COT: Dollar long jumped on false euro breakout

COT: Dollar long jumped on false euro breakout

Forex
Ole Hansen

Head of Commodity Strategy

Summary:  Speculators bought dollars in the week to September 3 when the market hit peak pessimism on trade and growth. Buying most noticeable against EUR, JPY and CAD


Saxo Bank publishes two weekly Commitment of Traders reports (COT) covering leveraged fund positions in bonds and stock index futures. For IMM currency futures and the VIX, we use the broader measure called non-commercial.

In the week to September 3 the non-commercial dollar long against ten IMM currency futures rose by 26% to $13.1 billion, a five-week high. This was the day when peak pessimism on trade and growth helped send the dollar to a 28-month high against the euro before reversing course the following day.

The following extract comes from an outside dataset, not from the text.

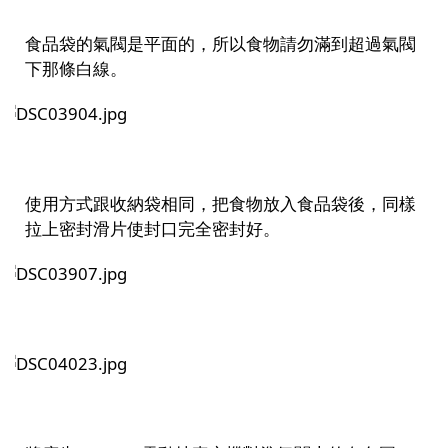
食品袋的氣閥是平面的，所以食物請勿滿到超過氣閥
下那條白線。
使用方式跟收納袋相同，把食物放入食品袋後，同樣
拉上密封滑片使封口完全密封好。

The bulk of the dollar buying was against the euro where the break below €1.10 helped drive a 10,332 lots rise in the net-short. The stronger dollar also helped reduce the JPY net-long from a near three-year high to 27,682 lots. Bearish Sterling bets were reduced for a fourth week to 84,959 lots but the Brexit troubled currency remains the most favored short by speculators. 

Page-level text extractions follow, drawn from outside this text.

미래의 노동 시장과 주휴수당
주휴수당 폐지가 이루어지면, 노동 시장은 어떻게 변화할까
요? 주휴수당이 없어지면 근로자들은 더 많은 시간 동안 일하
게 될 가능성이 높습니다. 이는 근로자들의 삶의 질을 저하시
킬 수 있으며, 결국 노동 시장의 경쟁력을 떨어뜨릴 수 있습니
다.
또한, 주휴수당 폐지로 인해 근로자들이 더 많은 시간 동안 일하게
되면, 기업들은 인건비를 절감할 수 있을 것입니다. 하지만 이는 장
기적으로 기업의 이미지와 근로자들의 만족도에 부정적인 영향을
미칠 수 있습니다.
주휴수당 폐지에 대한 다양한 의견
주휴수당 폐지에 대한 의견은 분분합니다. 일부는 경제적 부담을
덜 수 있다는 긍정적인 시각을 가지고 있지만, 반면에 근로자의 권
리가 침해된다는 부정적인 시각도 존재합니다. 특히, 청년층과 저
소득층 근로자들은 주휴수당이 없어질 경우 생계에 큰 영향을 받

Leveraged fund positions in bonds, stocks and VIX
What is the Commitments of Traders report?

The Commitments of Traders (COT) report is issued by the US Commodity Futures Trading Commission (CFTC) every Friday at 15:30 EST with data from the week ending the previous Tuesday. The report breaks down the open interest across major futures markets from bonds, stock index, currencies and commodities. The ICE Futures Europe Exchange issues a similar report, also on Fridays, covering Brent crude oil and gas oil.

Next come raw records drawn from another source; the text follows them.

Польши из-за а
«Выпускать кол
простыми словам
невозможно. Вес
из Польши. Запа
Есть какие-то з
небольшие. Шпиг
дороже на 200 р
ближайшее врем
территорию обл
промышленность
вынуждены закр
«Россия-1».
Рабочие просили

In commodities, the open interest is broken into the following categories: Producer/Merchant/Processor/User; Swap Dealers; Managed Money and other.

In financials the categories are Dealer/Intermediary; Asset Manager/Institutional; Managed Money and other.

Our focus is primarily on the behaviour of Managed Money traders such as commodity trading advisors (CTA), commodity pool operators (CPO), and unregistered funds.

They are likely to have tight stops and no underlying exposure that is being hedged. This makes them most reactive to changes in fundamental or technical price developments. It provides views about major trends but also helps to decipher when a reversal is looming.